Just got out of a monthly meeting to discuss collection development topics. Basically, this is the intersection of selectors and fund coordinators with technical services people (vs. our technical services groups, which includes tech svcs, systems and some collection development presence). Mostly the same cast of characters save a couple of folks, just focused in a slightly different direction topic-wise. There were 7 agenda items, two of which had my name attached. The first item was a Serials item (ejournal packages and binding decisions). That meant that discussion took a good hour+ out of a 2 hr meeting. When it was finally my turn, I covered my agenda items in about 15-20 minutes. I always wonder if that means I'm communicating more efficiently (and I hope effectively to go along with that), if I'm skimpily covering things that I should be covering in more detail, or if I just shouldn't take it personally at all and just chalk it up to the fact that folks have a really hard time getting their minds around the management of electronic journals. Should I be going in with the intention to take up more air-time, for political reasons of reminding people of the importance of monographic material, rather than our being the neglected relative of serials? It seems that I would then be contributing to the problem.
I should also mention that I get really antsy in bloated meetings, especially when my agenda items are further down on the list. When I lead a meeting, it's always dive in-get out--ideally in about an hour or less.

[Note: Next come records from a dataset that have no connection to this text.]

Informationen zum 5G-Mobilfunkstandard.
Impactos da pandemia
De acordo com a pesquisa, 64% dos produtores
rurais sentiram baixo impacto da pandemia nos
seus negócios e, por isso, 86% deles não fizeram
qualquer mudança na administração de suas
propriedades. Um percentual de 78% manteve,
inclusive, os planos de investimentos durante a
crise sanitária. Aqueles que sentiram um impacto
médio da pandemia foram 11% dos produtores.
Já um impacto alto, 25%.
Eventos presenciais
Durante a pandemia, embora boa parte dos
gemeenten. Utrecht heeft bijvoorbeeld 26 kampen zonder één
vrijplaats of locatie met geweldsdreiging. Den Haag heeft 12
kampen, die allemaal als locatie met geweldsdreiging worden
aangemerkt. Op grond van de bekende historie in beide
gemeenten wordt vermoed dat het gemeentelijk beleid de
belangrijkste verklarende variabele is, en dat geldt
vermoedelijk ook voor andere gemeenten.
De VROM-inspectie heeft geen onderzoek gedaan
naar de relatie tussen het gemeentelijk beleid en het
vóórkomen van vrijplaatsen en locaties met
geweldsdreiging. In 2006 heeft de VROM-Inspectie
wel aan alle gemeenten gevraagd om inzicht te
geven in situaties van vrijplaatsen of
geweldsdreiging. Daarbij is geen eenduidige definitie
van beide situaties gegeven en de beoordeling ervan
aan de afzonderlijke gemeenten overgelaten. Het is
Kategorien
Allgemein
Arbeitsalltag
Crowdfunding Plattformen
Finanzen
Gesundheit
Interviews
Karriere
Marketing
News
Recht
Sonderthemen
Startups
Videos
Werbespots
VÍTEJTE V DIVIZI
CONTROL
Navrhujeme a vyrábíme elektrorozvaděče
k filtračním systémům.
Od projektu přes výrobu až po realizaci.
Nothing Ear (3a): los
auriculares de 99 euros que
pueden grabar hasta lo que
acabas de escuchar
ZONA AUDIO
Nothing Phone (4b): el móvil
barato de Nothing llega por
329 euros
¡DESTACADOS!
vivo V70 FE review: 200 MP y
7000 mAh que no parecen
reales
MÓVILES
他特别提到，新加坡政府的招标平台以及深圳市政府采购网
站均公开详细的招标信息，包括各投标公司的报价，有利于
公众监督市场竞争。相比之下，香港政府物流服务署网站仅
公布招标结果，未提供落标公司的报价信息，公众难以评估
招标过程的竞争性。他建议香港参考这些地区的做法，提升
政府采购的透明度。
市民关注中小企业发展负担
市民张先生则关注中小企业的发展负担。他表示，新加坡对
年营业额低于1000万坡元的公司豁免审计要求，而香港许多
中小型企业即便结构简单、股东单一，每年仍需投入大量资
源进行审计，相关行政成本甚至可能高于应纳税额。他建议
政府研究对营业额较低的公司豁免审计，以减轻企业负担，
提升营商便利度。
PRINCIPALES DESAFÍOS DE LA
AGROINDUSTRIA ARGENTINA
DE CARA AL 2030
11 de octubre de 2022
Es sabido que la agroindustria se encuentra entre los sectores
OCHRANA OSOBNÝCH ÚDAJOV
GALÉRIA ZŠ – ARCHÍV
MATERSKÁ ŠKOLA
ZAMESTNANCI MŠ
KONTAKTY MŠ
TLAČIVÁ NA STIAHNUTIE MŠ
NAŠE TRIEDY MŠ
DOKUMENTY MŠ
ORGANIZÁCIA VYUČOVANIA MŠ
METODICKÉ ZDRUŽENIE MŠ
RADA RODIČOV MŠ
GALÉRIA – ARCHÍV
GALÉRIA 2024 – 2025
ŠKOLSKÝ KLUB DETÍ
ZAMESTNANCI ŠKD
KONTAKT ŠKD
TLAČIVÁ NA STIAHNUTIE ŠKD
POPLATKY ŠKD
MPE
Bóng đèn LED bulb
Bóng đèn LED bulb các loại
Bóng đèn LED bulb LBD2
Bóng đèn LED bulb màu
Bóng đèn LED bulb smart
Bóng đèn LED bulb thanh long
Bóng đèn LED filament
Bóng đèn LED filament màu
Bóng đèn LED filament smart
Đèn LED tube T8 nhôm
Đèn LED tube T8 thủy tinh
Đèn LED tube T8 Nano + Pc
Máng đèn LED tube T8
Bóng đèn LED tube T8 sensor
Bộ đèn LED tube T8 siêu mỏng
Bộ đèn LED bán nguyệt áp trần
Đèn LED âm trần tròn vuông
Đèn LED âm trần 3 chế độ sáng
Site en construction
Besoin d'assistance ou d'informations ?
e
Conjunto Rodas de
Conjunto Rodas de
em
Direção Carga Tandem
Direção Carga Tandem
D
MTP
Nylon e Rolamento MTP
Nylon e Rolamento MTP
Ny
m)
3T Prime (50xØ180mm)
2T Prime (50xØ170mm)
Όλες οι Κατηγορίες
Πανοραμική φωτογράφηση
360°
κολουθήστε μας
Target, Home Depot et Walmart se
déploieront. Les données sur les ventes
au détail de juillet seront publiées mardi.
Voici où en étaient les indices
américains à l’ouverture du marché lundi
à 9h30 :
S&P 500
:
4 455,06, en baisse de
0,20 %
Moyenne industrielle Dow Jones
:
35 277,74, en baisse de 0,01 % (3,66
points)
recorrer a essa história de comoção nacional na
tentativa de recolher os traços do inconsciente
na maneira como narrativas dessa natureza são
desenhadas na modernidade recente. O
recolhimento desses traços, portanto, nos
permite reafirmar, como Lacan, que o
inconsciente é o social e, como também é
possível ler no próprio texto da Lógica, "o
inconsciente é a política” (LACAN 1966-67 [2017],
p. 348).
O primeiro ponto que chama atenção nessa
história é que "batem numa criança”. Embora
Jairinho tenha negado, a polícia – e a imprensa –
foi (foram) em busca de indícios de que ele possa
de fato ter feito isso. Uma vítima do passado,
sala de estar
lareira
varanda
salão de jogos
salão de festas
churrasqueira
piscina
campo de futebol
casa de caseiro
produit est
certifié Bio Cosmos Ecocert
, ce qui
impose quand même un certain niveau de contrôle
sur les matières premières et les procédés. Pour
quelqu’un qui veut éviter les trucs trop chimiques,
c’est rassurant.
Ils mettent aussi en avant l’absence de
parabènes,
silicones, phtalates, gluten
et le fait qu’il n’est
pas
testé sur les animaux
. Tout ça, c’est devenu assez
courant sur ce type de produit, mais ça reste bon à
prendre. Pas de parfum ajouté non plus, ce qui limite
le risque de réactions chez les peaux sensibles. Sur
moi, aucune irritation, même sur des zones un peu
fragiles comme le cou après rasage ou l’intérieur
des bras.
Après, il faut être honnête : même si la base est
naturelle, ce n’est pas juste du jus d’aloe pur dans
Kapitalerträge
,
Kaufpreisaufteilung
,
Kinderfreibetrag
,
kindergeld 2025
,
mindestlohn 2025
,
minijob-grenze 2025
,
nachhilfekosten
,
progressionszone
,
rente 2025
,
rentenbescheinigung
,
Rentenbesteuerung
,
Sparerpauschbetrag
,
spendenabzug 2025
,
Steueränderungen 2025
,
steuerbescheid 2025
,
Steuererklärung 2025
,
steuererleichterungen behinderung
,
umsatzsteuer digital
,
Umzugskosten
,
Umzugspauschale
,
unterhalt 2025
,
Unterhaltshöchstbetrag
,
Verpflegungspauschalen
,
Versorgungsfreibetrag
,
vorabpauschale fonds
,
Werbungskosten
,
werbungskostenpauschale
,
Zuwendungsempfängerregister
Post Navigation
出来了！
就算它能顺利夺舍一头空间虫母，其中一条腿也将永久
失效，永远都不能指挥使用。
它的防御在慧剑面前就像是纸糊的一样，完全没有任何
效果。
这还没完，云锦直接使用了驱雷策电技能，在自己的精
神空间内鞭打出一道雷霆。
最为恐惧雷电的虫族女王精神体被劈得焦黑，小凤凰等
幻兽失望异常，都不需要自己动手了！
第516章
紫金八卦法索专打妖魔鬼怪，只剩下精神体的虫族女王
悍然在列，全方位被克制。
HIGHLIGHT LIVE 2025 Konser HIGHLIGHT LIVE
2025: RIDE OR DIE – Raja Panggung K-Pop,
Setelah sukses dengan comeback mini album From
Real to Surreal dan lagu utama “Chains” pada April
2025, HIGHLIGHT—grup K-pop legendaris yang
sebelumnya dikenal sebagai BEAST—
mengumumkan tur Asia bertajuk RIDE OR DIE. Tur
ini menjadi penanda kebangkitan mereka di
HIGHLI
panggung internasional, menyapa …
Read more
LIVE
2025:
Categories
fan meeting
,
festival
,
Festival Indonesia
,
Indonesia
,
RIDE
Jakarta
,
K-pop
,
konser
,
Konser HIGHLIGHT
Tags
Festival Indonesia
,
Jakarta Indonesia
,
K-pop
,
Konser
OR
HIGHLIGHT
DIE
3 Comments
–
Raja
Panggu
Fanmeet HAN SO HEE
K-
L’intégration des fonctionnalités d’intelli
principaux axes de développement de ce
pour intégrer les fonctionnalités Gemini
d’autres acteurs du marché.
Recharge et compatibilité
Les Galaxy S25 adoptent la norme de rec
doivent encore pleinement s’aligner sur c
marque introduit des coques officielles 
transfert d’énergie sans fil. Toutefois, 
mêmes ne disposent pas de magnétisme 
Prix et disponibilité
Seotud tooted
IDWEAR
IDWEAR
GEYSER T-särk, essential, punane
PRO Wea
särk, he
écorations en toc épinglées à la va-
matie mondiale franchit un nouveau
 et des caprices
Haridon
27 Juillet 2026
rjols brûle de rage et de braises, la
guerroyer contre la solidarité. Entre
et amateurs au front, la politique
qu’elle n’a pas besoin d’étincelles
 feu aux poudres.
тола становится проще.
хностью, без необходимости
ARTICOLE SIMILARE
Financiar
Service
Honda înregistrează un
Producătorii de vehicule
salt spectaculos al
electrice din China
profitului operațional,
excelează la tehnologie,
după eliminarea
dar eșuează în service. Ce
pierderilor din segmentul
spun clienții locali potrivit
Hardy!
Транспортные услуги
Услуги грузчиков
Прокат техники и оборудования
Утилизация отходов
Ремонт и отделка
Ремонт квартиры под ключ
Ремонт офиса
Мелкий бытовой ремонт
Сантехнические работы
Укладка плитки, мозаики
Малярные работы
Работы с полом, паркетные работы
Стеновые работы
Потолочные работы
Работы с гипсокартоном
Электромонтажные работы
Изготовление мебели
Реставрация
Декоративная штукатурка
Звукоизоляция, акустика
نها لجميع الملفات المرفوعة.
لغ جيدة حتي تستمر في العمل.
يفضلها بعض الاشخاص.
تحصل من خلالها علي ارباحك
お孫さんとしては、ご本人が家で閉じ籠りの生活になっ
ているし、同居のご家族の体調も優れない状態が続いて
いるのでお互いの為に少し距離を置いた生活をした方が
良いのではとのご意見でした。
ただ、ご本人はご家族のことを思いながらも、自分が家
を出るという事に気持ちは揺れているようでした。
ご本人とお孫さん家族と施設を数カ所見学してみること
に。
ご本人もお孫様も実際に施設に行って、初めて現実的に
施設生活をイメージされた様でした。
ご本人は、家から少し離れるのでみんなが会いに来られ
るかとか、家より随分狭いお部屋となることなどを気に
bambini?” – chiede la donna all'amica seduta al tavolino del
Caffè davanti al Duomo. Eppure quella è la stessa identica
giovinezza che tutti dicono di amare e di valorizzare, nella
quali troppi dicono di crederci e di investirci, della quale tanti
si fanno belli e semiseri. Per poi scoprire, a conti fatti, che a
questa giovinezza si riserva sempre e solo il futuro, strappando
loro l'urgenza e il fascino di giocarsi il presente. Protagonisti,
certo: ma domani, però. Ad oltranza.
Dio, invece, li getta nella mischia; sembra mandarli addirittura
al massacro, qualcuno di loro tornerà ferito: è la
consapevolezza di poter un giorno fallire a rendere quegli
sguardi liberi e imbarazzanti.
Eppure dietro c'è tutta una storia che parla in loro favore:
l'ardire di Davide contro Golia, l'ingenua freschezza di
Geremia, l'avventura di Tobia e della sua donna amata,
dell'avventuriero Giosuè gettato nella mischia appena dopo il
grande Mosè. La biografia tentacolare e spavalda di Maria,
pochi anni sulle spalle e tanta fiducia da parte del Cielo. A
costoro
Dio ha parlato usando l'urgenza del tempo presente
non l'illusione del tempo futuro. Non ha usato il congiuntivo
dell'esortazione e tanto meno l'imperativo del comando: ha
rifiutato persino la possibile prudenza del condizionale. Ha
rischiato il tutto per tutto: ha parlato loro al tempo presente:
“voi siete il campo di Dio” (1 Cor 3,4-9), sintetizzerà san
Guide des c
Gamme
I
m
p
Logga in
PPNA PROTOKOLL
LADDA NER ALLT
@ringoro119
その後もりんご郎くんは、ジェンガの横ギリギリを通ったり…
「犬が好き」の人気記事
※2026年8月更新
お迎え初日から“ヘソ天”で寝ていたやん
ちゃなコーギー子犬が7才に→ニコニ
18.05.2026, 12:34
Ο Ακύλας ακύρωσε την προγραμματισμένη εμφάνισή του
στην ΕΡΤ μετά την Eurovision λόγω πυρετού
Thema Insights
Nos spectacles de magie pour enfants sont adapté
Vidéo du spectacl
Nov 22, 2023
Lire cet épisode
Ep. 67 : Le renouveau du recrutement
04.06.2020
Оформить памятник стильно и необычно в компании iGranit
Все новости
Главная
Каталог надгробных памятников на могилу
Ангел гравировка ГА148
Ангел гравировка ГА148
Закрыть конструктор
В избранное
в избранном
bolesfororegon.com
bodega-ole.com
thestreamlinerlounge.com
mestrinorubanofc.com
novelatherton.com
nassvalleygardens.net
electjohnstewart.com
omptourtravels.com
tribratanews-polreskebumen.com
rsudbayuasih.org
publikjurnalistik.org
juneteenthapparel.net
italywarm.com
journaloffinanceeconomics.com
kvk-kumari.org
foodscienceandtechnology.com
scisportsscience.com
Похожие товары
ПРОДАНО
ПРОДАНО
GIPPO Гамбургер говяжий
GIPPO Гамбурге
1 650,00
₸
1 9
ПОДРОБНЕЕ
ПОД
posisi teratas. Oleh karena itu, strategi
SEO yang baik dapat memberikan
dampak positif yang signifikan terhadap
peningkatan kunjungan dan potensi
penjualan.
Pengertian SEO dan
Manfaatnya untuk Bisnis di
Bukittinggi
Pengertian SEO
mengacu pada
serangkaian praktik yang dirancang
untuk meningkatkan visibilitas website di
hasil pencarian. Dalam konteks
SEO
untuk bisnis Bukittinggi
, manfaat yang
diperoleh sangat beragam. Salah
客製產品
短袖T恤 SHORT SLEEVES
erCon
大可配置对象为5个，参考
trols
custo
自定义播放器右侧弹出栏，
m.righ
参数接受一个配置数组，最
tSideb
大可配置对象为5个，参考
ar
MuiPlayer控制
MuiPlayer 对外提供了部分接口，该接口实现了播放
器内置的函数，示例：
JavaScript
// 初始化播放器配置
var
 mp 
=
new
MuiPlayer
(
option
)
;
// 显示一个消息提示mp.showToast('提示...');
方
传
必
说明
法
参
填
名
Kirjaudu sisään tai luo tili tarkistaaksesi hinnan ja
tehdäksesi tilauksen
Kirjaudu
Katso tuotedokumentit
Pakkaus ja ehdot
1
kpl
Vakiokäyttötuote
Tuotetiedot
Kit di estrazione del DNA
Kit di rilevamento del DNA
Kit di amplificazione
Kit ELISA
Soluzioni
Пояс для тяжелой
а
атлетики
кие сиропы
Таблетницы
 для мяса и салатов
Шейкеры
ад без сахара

A short week given Monday's, the office is a total mess, which is not how I like to leave it on Fridays, impossible to fit in all the tasks of this week. Yet this week was massively draining (the jet lag from Boston?), and I'm really craving the weekend, and some chocolate. Looking forward to planting some seeds and doing more
gardening prep.
Really pruned all of the roses before I left for ALA (vs. the dead-heading/trimming that I
talked about earlier last year. Thanks, J, I think I did it right--luckily roses are very hardy. Look for more gardening updates as we move into spring.